Is there a security reason not to reveal the existence of a user ID?

Question

I've noticed that on some sites, when you request a password reminder or sign in, they'll tell you if the user doesn't exist (I think Meetup does this). Other sites will simply say "the user/password combination is invalid" (Google, I believe, does this).

Is there a security reason for not revealing the existence of a user id?

Answer 1

Yes there is.

You want to give attackers as little information as possible

If an attacker knows a username, they can attempt to attack that users email account. for example, if I know your login is [email protected] I can attempt to break into your gmail account. They can also see what other sites you might registered at, and attempt to break into those sites (perhaps a site author didn't properly secure their db), and steal a password and attempt to use this password against other sites that [email protected] is registered at.

If the attacker doesn't know what a valid username is, they essentially have to crack a password that is essentialy: Username.Length + Password.Length long, which increases the time it takes to crack an account.

Answer 2

Yes: don't give any password generating bots a reason to try to crack that account.

Edit: Also I imagine, you can't contact them and claim that your email account was hacked on that user account and give a new (fake) address.

Answer 3

Besides the other reasons given, apart from hacking attempts, there can be a privacy concern. Sometimes the userid can be related to the person: when the user has a standard nick that uses in many sites, or when he uses a full -and uncommon- name; or, more critically, when the userid corresponds to a document number -as some e-banking sites do. Giving freely that info (efectively telling everybody "this userid is in my database") could be an serious privacy issue.

Answer 4

No, there isn't a good security reason for it. There are security reasons for it - just not good ones.

The same answer has been given here and elsewhere over and over: it gives the attacker extra information and you want to give them as little as possible. This only works against stupid attackers and they are not the ones you have to worry about. There is a major flaw with this argument - both from a theoretical and a practical perspective.

The username can often be checked in other ways anyway (practical)

The example of email is particularly ironic, since the entire point of an email address is to give it to other people, so that they can email you. Email addresses are not secret. (Of course, you would not want to give a list of addresses that exist, but saying whether the given address exists or not is a different matter.)

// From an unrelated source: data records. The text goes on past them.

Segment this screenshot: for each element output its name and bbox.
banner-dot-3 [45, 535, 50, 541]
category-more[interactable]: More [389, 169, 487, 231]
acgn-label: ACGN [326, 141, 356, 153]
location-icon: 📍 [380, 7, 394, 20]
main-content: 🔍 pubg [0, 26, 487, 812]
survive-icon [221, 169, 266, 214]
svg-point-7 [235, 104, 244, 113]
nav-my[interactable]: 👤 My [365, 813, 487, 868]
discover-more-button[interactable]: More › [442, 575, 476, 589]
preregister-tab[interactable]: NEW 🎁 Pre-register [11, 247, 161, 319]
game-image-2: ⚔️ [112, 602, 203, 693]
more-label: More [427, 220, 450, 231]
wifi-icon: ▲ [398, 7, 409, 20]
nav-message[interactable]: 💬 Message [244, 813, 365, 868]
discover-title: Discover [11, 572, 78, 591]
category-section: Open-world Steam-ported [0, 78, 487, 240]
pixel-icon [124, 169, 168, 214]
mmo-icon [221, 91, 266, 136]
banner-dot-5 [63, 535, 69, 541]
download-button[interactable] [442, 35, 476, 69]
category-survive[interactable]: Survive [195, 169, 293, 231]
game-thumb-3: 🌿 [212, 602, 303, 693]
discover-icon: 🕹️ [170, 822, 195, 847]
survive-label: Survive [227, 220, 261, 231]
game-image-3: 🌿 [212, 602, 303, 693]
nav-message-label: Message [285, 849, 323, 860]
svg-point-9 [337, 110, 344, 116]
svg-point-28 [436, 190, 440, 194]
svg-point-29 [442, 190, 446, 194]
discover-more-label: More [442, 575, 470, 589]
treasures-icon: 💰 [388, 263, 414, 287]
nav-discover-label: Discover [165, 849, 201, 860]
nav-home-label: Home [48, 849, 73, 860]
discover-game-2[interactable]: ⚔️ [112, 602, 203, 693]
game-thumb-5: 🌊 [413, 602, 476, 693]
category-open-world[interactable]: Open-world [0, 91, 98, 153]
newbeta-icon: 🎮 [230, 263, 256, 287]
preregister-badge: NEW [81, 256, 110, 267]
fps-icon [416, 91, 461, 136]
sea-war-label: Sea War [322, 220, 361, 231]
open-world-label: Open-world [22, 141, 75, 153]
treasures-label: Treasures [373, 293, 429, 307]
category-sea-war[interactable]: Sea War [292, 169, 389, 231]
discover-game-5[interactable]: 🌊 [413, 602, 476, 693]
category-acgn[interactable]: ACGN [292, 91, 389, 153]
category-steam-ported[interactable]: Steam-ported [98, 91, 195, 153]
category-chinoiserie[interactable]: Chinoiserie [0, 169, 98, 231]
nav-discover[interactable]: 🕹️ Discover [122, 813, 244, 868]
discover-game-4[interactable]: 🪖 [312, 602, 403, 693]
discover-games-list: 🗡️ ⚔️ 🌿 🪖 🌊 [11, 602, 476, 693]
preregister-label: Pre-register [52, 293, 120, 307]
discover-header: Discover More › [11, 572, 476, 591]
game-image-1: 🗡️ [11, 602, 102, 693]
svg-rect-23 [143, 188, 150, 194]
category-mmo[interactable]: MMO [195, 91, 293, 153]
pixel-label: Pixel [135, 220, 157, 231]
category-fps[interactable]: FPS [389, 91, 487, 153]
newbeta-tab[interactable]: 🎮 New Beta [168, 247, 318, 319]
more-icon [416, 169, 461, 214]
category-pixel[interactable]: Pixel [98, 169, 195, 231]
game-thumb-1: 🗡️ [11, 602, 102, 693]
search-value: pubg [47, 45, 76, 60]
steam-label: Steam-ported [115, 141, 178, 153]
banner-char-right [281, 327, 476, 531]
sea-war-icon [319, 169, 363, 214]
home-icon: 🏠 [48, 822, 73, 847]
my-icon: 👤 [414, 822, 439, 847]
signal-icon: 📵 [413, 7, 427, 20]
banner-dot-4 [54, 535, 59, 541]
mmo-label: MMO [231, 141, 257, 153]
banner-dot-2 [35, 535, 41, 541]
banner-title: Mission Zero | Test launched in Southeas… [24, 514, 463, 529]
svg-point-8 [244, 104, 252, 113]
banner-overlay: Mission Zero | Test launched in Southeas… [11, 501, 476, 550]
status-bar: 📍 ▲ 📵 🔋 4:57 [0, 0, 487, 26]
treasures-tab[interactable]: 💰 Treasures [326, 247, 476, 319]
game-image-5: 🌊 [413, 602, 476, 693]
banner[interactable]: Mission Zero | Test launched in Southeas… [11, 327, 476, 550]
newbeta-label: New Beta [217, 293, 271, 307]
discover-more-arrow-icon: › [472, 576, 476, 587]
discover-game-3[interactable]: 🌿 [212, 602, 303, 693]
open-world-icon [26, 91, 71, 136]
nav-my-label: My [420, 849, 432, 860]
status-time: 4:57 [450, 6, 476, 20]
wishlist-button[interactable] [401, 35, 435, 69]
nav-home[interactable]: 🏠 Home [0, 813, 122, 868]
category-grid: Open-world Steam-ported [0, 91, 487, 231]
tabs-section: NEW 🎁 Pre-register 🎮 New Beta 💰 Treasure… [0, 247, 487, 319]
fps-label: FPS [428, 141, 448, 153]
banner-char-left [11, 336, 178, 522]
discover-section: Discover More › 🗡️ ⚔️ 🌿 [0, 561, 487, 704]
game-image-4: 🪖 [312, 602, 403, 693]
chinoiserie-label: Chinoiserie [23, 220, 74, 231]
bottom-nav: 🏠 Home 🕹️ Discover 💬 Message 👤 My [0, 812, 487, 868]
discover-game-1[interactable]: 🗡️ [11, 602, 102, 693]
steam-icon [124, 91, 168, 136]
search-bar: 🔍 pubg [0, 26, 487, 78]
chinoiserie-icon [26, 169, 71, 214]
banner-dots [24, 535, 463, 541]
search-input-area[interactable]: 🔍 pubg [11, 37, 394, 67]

In cases other than email you can often check for a username by attempting to register with it. If the username already exists the system has no choice but to tell you so! Even if it tried to be coy about it and gave you a generic error an attacker with half a brain would still figure it out, while normal users would be annoyed at not being able to register and leave.

The username is not a secret (theoretical)

In security it is important to define what is a secret and what isn't. If people believe the username is secret and it isn't that's a problem - they have the illusion of security, which is worse than no security. The user needs to be clear on this: the password is secret, the username is not. Even if you are not aware of any ways to obtain the username you cannot rely on the fact that maybe someone who has your password won't have your username. If your password is compromised it's all over.

Since the username typically cannot be truly secret (it identifies the user, after all) it can become a "half-secret": something that's not usually revealed, but is if you push hard enough. People will often think that two "half-secrets" make a secret - but they don't. Of course, they don't think of it in those terms. Instead they will think "it's not so bad if I have an easy PIN, because nobody can use it without my bank card anyway" and separately think "it's not so bad if I lose my bank card, because nobody can use it without the PIN anyway".

Even if the username was a secret it would not improve security. Why not? Because you now simply have two passwords. Two passwords is not "defence in depth" - it is simply one password that has been split into two parts (one of which is quite easy to compromise). It's less effective than just making the password twice as long (or twice as complex).